Jackson is not a top-tier passer.
 
Its folklore to think every roster that went to the conference finals had no 'warts on the roster"

2006, 2011, 2013, 2015 all ring bells of years where they made it to the conference finals with sub-par rosters. you take brady off those teams they probably don't sniff the playoffs let alone the conference finals.
Please find an NFL team with the perfect roster and post it here.
 
Do you all think Belichick shies away from cash spending too much?

If the NFL team spends to the cap, then the cash spend is the same over time. The cash might be higher or lower in a year or two, but will swing back and over time the cash spent equals the cap spent. If any GM spends to the cap limit, they are also spending all the cash allowed.

BB spends to the cap limit, so BB spends all the cash allowed under the collective bargaining agreement. BB is not shying away from spending cash.
 
And for anyone confused about cash spending vs. cap spending, there's an easy example here: the Jets are spending 310 million dollars on their 2023 team, the Patriots are spending 218 million on theirs. Both teams are perfectly cap compliant. Not saying the Patriots should be doing what the Jets are doing, just showing how much of a gap in spending is possible even within the constraints of the cap.

That is a one year window. If both teams spent the whole cap, that means the Patriots spent or will spend $92M more (310 - 218 = 92) in prior or future years. Over time the cash spent averages out to equal the cap.
There are minor exceptions, but those are small.
 
People get all worked up about the cash, because they listen to talk radio and they have to call Kraft and Bill cheap so idiots will listen to their shows and agree. The cash doesn't matter, it is all about the cap.
 
People get all worked up about the cash, because they listen to talk radio and they have to call Kraft and Bill cheap so idiots will listen to their shows and agree. The cash doesn't matter, it is all about the cap.
100% correct.

The only real argument is in order to close the deal, the team may need to offer a ton of guaranteed money up front. Doing that lands the player but in turn the team needs to spread the hit in future years.

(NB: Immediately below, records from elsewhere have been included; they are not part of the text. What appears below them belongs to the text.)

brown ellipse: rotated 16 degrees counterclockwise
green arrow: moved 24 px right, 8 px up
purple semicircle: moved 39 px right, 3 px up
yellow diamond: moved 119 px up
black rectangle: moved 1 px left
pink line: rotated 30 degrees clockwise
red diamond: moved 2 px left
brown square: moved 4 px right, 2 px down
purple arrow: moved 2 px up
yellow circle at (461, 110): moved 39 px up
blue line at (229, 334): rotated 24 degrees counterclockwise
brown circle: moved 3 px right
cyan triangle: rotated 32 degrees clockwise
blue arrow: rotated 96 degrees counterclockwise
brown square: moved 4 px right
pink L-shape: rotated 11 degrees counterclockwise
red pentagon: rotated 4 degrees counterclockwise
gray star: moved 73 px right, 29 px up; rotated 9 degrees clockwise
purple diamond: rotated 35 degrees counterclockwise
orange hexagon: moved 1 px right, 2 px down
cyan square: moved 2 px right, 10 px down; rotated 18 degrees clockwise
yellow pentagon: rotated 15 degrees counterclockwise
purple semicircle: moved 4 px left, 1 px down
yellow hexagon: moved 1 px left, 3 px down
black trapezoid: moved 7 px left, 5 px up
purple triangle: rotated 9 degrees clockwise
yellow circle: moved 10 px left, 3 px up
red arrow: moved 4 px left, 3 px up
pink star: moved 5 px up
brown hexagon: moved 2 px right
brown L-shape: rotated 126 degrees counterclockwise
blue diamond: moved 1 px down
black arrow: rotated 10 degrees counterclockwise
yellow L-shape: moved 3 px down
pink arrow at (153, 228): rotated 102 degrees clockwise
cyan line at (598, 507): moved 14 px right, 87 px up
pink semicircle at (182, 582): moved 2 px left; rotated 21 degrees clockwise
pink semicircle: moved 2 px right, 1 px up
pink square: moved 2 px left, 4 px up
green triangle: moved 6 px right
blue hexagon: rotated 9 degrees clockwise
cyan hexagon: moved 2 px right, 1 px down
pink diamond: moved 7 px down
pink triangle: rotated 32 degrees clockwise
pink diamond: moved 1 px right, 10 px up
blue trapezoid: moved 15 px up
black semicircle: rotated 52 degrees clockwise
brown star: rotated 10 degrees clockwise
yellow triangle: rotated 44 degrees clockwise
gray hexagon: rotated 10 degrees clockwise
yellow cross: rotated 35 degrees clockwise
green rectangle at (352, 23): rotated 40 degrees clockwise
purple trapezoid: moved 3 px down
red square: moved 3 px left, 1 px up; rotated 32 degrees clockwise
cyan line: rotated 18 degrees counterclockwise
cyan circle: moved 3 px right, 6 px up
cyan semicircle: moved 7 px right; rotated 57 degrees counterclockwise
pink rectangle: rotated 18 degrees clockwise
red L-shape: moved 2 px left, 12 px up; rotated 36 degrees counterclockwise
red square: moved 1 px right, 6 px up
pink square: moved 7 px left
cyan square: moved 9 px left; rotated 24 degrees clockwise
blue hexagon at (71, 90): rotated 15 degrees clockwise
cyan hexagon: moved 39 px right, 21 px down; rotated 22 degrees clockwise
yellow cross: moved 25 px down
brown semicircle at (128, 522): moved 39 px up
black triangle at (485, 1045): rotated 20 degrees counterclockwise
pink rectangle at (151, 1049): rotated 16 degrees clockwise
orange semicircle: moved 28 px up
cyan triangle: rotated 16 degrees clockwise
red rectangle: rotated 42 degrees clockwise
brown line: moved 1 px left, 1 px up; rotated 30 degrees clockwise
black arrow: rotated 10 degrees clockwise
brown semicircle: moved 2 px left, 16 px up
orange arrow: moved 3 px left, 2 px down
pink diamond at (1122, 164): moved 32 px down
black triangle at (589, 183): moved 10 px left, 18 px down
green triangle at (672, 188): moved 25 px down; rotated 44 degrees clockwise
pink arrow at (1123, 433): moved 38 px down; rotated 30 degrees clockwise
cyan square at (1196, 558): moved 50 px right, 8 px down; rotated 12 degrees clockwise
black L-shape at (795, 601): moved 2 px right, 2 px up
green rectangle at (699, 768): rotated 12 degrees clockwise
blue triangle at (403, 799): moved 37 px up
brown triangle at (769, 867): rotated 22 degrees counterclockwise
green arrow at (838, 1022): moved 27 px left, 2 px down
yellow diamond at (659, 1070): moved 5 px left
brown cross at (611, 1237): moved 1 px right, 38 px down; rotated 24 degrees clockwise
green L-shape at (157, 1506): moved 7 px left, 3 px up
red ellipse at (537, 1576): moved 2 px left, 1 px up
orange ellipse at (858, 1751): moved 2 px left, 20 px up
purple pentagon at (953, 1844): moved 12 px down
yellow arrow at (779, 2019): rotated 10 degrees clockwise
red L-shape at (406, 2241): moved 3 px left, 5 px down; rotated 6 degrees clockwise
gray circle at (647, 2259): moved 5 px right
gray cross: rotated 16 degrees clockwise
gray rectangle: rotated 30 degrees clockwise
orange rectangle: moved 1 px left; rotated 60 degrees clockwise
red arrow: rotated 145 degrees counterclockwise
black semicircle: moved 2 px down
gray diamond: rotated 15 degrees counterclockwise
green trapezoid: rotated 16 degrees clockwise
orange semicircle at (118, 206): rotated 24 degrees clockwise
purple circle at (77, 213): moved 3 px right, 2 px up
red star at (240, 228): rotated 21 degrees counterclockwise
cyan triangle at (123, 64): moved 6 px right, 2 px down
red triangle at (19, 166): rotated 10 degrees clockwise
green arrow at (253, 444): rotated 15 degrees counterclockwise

With 2024 looking like the team will have $100m in space, you could argue he could have done more at LT this offseason.

Whatever.
 
I think Belichick did really miss out of the increase in cap from the next TV deals. The cap is now growing so fast that deals that were shocking even last year will be average deals in two or three years.
You can not miss out on future cap years. BB did not spend future cap dollars yet, but he can spend the money in 2024 and 2025. It is the same thing as having a savings account - the bank does not take your money away. The Pats have always spent the whole cap and Kraft has repeatedly said he is committed to spending the whole cap. This comment is awful.
I do believe the people who say "The Cap is Crap" are overstating it a bit, but the new TV deals along with some of these new marketing deals really did create a window where the cap is irrelevant.
Completely and totally wrong. Just WOW!
Many team were able to pay huge deals to top talent because as the cap continues to go up exponentially,
The cap is not going up exponentially. You must not be a math guy.
they still have a lot of players on deals at well below market deals because they signed contracts before the salary jump. The longer we get into the new deal, the fewer players teams have under contract under the old salary pay scale.
Salaries are always going up. No different than any other time in history when new TV deals are signed. Remember when a McDonalds hamburger was 35 cents?
The time to strike was last year and this year. The Pats won't be able to strike until next year and they will still have to sign a lot of players under the new salary structure just to get to the 53 man roster.
There was no need to strike a deal last year or this year. The cap is not changing. BB can sign deals and spread the cap dollars anytime or any year. The Pats cap dollars are in a savings account waiting to be spent, and the Pats total cap dollars are the same as any other team.
 
100% correct.

The only real argument is in order to close the deal, the team may need to offer a ton of guaranteed money up front. Doing that lands the player but in turn the team needs to spread the hit in future years.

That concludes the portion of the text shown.